#### [Directions for this task]
When you reach the line containing "Inspección Correa de Accesorios", start transcribing exactly and continue through the last line of the data, skipping every picture.

(Dataset excerpts)
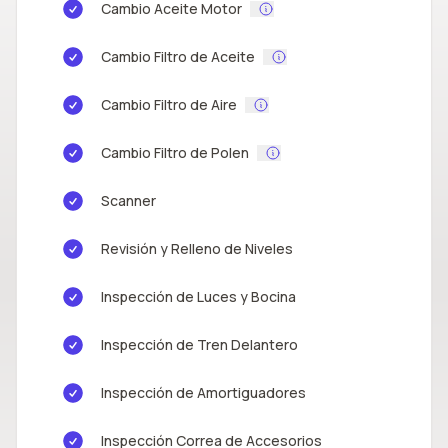
Cambio Aceite Motor
Cambio Filtro de Aceite
Cambio Filtro de Aire
Cambio Filtro de Polen
Scanner
Revisión y Relleno de Niveles
Inspección de Luces y Bocina
Inspección de Tren Delantero
Inspección de Amortiguadores
Inspección Correa de Accesorios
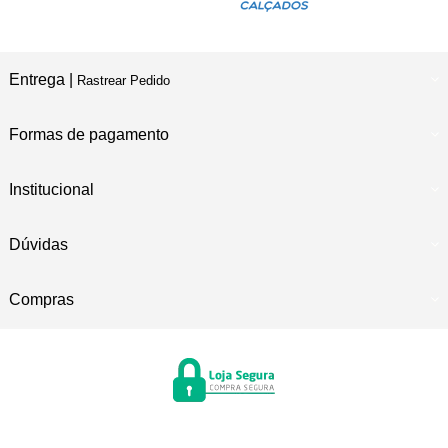
Entrega |
Rastrear Pedido
Formas de pagamento
Institucional
Dúvidas
Compras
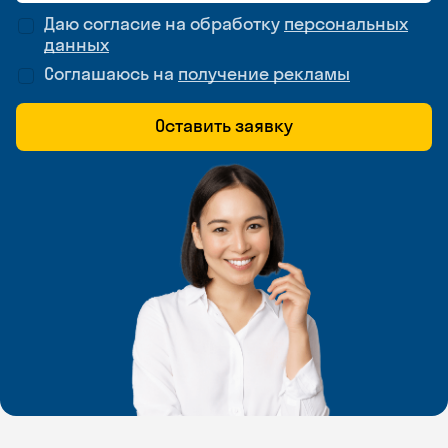
Даю согласие на обработку
персональных
данных
Соглашаюсь на
получение рекламы
Оставить заявку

#### [Task output]
Inspección Correa de Accesorios
Entrega |
Rastrear Pedido
Formas de pagamento
Institucional
Dúvidas
Compras
Даю согласие на обработку
персональных
данных
Соглашаюсь на
получение рекламы
Оставить заявку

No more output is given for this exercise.